The Present Experiments

I carried out four experiments testing the hypothesis that familiarity arises from an automatic retrieval process that does not require central capacity, whereas recollection relies on central capacity. Experiments 3A and 3B also served to test the hypothesis that people have control over how strongly familiarity influenced their recognition decisions.

The experiments used the PRP paradigm, with a tone discrimination task as Task 1, and a local-recognition task as Task 2 (see Figure 3). The local-recognition paradigm (Oberauer, 2003) is a task for investigating recognition in short-term or working memory. Participants encode a short list of stimuli, each of which is presented in a different location on the screen. At test, a probe is presented in one of the locations, and participants decide whether it matches the list item they remember for that location. Three kinds of probes can be distinguished: Positive probes match the item in the probed location; new probes don’t match any list item; intrusion probes match a list item in a different location. The local-recognition task is suited for separating familiarity and recollection, because the intrusion probes set familiarity and recollection into conflict: An intrusion probe matches an item in the currently relevant memory set, and hence generates a familiarity signal as strong as that for a positive probe. Only by recollection of the relation between items and their context – in particular, their spatial location – can an intrusion probe be rejected. The ability to discriminate between positive and intrusion probes can therefore be used as a relatively pure index of recollection. A previous study with the local-recognition task, analyzing serial-position effects for the three probe types, has shown that a dual-process model explains the data from this task better than a single-process model (Oberauer, 2008).

Figure 3 

Flow of events in a trial of Experiment 1. The stimulus-onset-asynchrony (SOA) was varied (0.1, 0.3, 0.6, or 1.2s). The memory probe shown is an intrusion probe.

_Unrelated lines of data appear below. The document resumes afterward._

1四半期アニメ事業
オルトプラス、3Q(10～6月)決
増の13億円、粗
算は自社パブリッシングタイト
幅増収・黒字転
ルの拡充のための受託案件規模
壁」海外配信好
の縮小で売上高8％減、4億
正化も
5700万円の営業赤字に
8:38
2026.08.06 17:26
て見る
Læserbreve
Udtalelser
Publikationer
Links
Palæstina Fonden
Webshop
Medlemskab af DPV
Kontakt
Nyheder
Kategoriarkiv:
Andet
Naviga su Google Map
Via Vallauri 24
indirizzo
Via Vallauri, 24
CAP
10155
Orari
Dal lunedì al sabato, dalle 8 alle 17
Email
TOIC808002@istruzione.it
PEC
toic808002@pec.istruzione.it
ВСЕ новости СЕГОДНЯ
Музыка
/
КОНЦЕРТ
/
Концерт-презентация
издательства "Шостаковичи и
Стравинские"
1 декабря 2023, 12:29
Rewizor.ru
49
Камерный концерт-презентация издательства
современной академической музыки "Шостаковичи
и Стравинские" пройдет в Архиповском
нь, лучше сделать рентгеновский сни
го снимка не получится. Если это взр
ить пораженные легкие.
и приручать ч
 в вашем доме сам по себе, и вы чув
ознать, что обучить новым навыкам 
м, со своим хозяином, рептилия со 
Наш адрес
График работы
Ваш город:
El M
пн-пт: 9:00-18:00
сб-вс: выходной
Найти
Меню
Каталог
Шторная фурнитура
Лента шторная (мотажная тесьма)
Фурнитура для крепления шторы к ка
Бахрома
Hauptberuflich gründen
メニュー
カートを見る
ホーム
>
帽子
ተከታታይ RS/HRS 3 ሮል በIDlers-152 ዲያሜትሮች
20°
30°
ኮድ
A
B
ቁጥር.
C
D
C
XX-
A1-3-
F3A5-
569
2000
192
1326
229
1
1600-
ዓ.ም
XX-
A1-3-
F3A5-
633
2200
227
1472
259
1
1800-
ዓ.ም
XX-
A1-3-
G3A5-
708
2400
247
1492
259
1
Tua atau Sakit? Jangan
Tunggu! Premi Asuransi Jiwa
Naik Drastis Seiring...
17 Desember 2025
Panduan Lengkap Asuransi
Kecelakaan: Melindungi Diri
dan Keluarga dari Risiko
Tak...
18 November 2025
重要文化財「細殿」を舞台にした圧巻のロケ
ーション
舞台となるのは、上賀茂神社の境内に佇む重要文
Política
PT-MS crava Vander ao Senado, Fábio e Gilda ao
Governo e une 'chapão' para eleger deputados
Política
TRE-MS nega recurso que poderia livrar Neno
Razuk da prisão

An assumption that is important for the predictions derived below is that the two retrieval processes – accrual of familiarity and recollection – proceed at least partially in parallel. This assumption is shared by most dual-process theories of recognition (for a review see Yonelinas, 2002). This assumption is supported by studies using the signal-to-response method to track the time course of familiarity and recollection in recognition tasks (for studies using short-term recognition paradigms similar to the one used here, see Göthe & Oberauer, 2008; McElree & Dosher, 1989; Öztekin & McElree, 2010). In these studies, participants were given response signals at variable intervals after probe presentation, upon which they had to immediately make a recognition decision. At the shortest response intervals, accuracy is close to chance, and it increases with longer intervals as more information from memory becomes available. The important observation for the present discussion comes from comparing the time course of accuracy of new probes and of intrusion probes. Compared to new probes, intrusion probes produce a particularly high false-alarm rate at short intervals; at longer intervals, the false-alarm rate of the two probe types converges to a low level. This pattern can be explained by assuming that familiarity starts to accumulate earlier, generating a tendency to accept intrusion probes at short intervals. At a later point in time, recollection sets in and yields strong evidence for rejecting intrusion probes, which increasingly overcomes the misleading familiarity signal at longer intervals. Göthe and Oberauer (2008) fit the data from their experiment with process models incorporating these assumptions.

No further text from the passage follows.